→ **TO DO**:
A faithful copy of the data is the goal; set it down exactly, without the images.

Stored data:
********************
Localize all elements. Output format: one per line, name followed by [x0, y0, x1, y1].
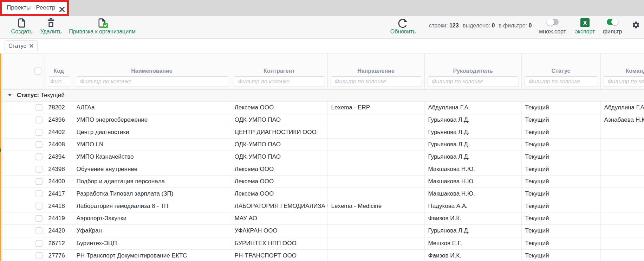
svg-text:X: X: [583, 20, 587, 26]
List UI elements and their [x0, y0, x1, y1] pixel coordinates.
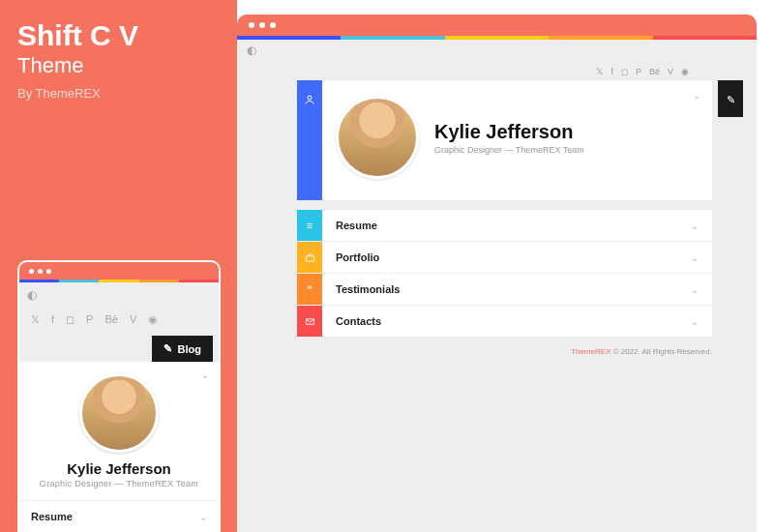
social-row: 𝕏 f ◻ P Bē V ◉ — [19, 308, 219, 330]
chevron-down-icon[interactable]: ⌄ — [201, 369, 209, 380]
instagram-icon[interactable]: ◻ — [66, 313, 74, 326]
behance-icon[interactable]: Bē — [649, 67, 660, 76]
footer-text: © 2022. All Rights Reserved. — [610, 347, 712, 356]
footer-brand[interactable]: ThemeREX — [571, 347, 610, 356]
desktop-preview: ◐ 𝕏 f ◻ P Bē V ◉ ⌄ — [237, 15, 757, 532]
briefcase-icon — [305, 252, 315, 263]
profile-name: Kylie Jefferson — [31, 460, 207, 477]
dribbble-icon[interactable]: ◉ — [148, 313, 158, 326]
color-stripe — [19, 280, 219, 282]
nav-label: Testimonials — [336, 283, 400, 295]
chevron-down-icon: ⌄ — [691, 316, 699, 327]
nav-tab — [297, 306, 322, 337]
blog-button[interactable]: ✎ Blog — [152, 336, 213, 362]
nav-label: Portfolio — [336, 251, 379, 263]
desktop-titlebar — [237, 15, 757, 36]
mobile-titlebar — [19, 262, 219, 280]
nav-tab: ≡ — [297, 210, 322, 241]
profile-name: Kylie Jefferson — [434, 121, 584, 143]
chevron-down-icon[interactable]: ⌄ — [693, 90, 700, 101]
nav-tab: “ — [297, 274, 322, 305]
nav-label: Contacts — [336, 315, 381, 327]
mail-icon — [305, 316, 315, 327]
nav-label: Resume — [336, 220, 377, 231]
profile-card: ⌄ Kylie Jefferson Graphic Designer — The… — [19, 362, 219, 500]
behance-icon[interactable]: Bē — [104, 313, 117, 326]
chevron-down-icon: ⌄ — [691, 221, 699, 231]
profile-role: Graphic Designer — ThemeREX Team — [434, 145, 584, 155]
edit-button[interactable]: ✎ — [718, 80, 743, 117]
chevron-down-icon: ⌄ — [199, 512, 207, 522]
theme-toggle-icon[interactable]: ◐ — [247, 44, 256, 57]
chevron-down-icon: ⌄ — [691, 284, 699, 295]
profile-tab[interactable] — [297, 80, 322, 200]
nav-contacts[interactable]: Contacts ⌄ — [297, 306, 712, 337]
nav-label: Resume — [31, 511, 73, 522]
twitter-icon[interactable]: 𝕏 — [596, 67, 603, 76]
pinterest-icon[interactable]: P — [636, 67, 641, 76]
menu-icon: ≡ — [307, 220, 313, 231]
profile-section: ⌄ Kylie Jefferson Graphic Designer — The… — [297, 80, 712, 200]
pencil-icon: ✎ — [164, 342, 172, 355]
pencil-icon: ✎ — [727, 94, 735, 106]
product-author: By ThemeREX — [17, 86, 220, 101]
facebook-icon[interactable]: f — [51, 313, 54, 326]
footer: ThemeREX © 2022. All Rights Reserved. — [237, 338, 757, 356]
quote-icon: “ — [307, 283, 313, 295]
profile-role: Graphic Designer — ThemeREX Team — [31, 479, 207, 488]
blog-label: Blog — [178, 343, 201, 355]
nav-portfolio[interactable]: Portfolio ⌄ — [297, 242, 712, 273]
nav-resume[interactable]: Resume ⌄ — [19, 500, 219, 532]
social-row: 𝕏 f ◻ P Bē V ◉ — [237, 61, 757, 80]
pinterest-icon[interactable]: P — [86, 313, 93, 326]
user-icon — [304, 94, 315, 105]
theme-toggle-icon[interactable]: ◐ — [27, 288, 37, 302]
product-title: Shift C V — [17, 19, 220, 51]
chevron-down-icon: ⌄ — [691, 252, 699, 263]
vimeo-icon[interactable]: V — [668, 67, 673, 76]
svg-point-0 — [308, 96, 312, 100]
vimeo-icon[interactable]: V — [130, 313, 136, 326]
avatar — [336, 96, 419, 179]
avatar — [79, 373, 159, 453]
svg-rect-1 — [306, 255, 313, 261]
color-stripe — [237, 36, 757, 40]
nav-testimonials[interactable]: “ Testimonials ⌄ — [297, 274, 712, 305]
nav-tab — [297, 242, 322, 273]
twitter-icon[interactable]: 𝕏 — [31, 313, 40, 326]
mobile-preview: ◐ 𝕏 f ◻ P Bē V ◉ ✎ Blog ⌄ Kylie Jeffer — [17, 260, 221, 532]
dribbble-icon[interactable]: ◉ — [681, 67, 689, 76]
product-subtitle: Theme — [17, 53, 220, 78]
instagram-icon[interactable]: ◻ — [621, 67, 628, 76]
facebook-icon[interactable]: f — [610, 67, 613, 76]
nav-resume[interactable]: ≡ Resume ⌄ — [297, 210, 712, 241]
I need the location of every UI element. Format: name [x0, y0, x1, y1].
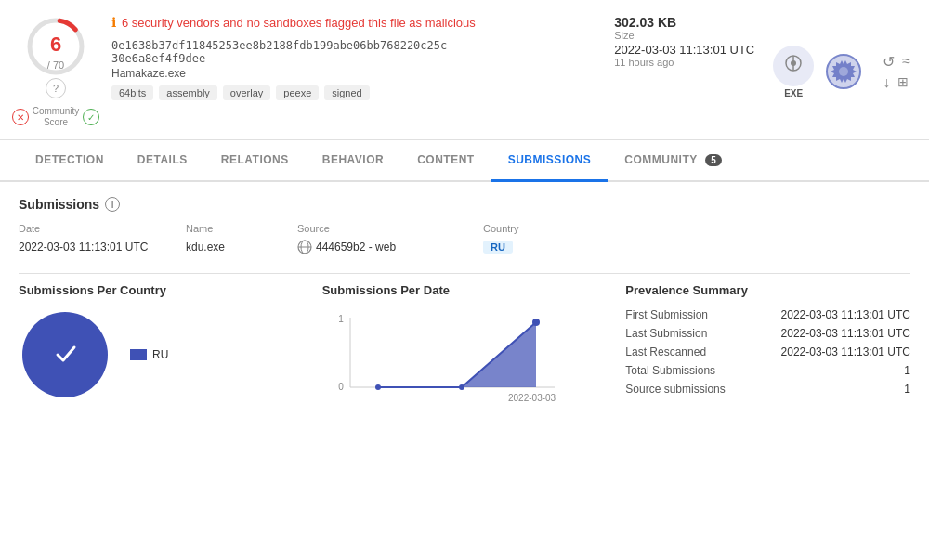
********************
→ **ANSWER BOX**:
Localize all elements. Output format: one per line, name followed by [x0, y0, x1, y1].
svg-text:X: X: [583, 20, 587, 26]
List UI elements and their [x0, y0, x1, y1] pixel coordinates.
social-row: 𝕏 f ◻ P Bē V ◉ — [19, 308, 219, 330]
chevron-down-icon[interactable]: ⌄ — [201, 369, 209, 380]
instagram-icon[interactable]: ◻ — [66, 313, 74, 326]
behance-icon[interactable]: Bē — [649, 67, 660, 76]
footer-text: © 2022. All Rights Reserved. — [610, 347, 712, 356]
footer-brand[interactable]: ThemeREX — [571, 347, 610, 356]
desktop-preview: ◐ 𝕏 f ◻ P Bē V ◉ ⌄ — [237, 15, 757, 532]
briefcase-icon — [305, 252, 315, 263]
profile-name: Kylie Jefferson — [31, 460, 207, 477]
dribbble-icon[interactable]: ◉ — [148, 313, 158, 326]
color-stripe — [19, 280, 219, 282]
nav-label: Testimonials — [336, 283, 400, 295]
chevron-down-icon: ⌄ — [691, 316, 699, 327]
nav-tab — [297, 306, 322, 337]
blog-button[interactable]: ✎ Blog — [152, 336, 213, 362]
nav-label: Portfolio — [336, 251, 379, 263]
desktop-titlebar — [237, 15, 757, 36]
mobile-titlebar — [19, 262, 219, 280]
nav-tab: ≡ — [297, 210, 322, 241]
profile-name: Kylie Jefferson — [434, 121, 584, 143]
chevron-down-icon[interactable]: ⌄ — [693, 90, 700, 101]
nav-tab: “ — [297, 274, 322, 305]
nav-label: Contacts — [336, 315, 381, 327]
mail-icon — [305, 316, 315, 327]
nav-label: Resume — [336, 220, 377, 231]
profile-card: ⌄ Kylie Jefferson Graphic Designer — The… — [19, 362, 219, 500]
behance-icon[interactable]: Bē — [104, 313, 117, 326]
chevron-down-icon: ⌄ — [691, 221, 699, 231]
profile-role: Graphic Designer — ThemeREX Team — [434, 145, 584, 155]
edit-button[interactable]: ✎ — [718, 80, 743, 117]
chevron-down-icon: ⌄ — [199, 512, 207, 522]
theme-toggle-icon[interactable]: ◐ — [247, 44, 256, 57]
chevron-down-icon: ⌄ — [691, 284, 699, 295]
profile-tab[interactable] — [297, 80, 322, 200]
nav-contacts[interactable]: Contacts ⌄ — [297, 306, 712, 337]
nav-label: Resume — [31, 511, 73, 522]
twitter-icon[interactable]: 𝕏 — [596, 67, 603, 76]
pinterest-icon[interactable]: P — [636, 67, 641, 76]
menu-icon: ≡ — [307, 220, 313, 231]
profile-section: ⌄ Kylie Jefferson Graphic Designer — The… — [297, 80, 712, 200]
pencil-icon: ✎ — [164, 342, 172, 355]
pencil-icon: ✎ — [727, 94, 735, 106]
product-author: By ThemeREX — [17, 86, 220, 101]
facebook-icon[interactable]: f — [51, 313, 54, 326]
footer: ThemeREX © 2022. All Rights Reserved. — [237, 338, 757, 356]
quote-icon: “ — [307, 283, 313, 295]
profile-role: Graphic Designer — ThemeREX Team — [31, 479, 207, 488]
blog-label: Blog — [178, 343, 201, 355]
nav-portfolio[interactable]: Portfolio ⌄ — [297, 242, 712, 273]
nav-resume[interactable]: Resume ⌄ — [19, 500, 219, 532]
social-row: 𝕏 f ◻ P Bē V ◉ — [237, 61, 757, 80]
pinterest-icon[interactable]: P — [86, 313, 93, 326]
user-icon — [304, 94, 315, 105]
theme-toggle-icon[interactable]: ◐ — [27, 288, 37, 302]
product-title: Shift C V — [17, 19, 220, 51]
chevron-down-icon: ⌄ — [691, 252, 699, 263]
vimeo-icon[interactable]: V — [668, 67, 673, 76]
svg-point-0 — [308, 96, 312, 100]
vimeo-icon[interactable]: V — [130, 313, 136, 326]
avatar — [336, 96, 419, 179]
avatar — [79, 373, 159, 453]
svg-rect-1 — [306, 255, 313, 261]
color-stripe — [237, 36, 757, 40]
nav-testimonials[interactable]: “ Testimonials ⌄ — [297, 274, 712, 305]
nav-tab — [297, 242, 322, 273]
twitter-icon[interactable]: 𝕏 — [31, 313, 40, 326]
mobile-preview: ◐ 𝕏 f ◻ P Bē V ◉ ✎ Blog ⌄ Kylie Jeffer — [17, 260, 221, 532]
dribbble-icon[interactable]: ◉ — [681, 67, 689, 76]
product-subtitle: Theme — [17, 53, 220, 78]
instagram-icon[interactable]: ◻ — [621, 67, 628, 76]
facebook-icon[interactable]: f — [610, 67, 613, 76]
nav-resume[interactable]: ≡ Resume ⌄ — [297, 210, 712, 241]
I need the location of every UI element. Format: name [x0, y0, x1, y1].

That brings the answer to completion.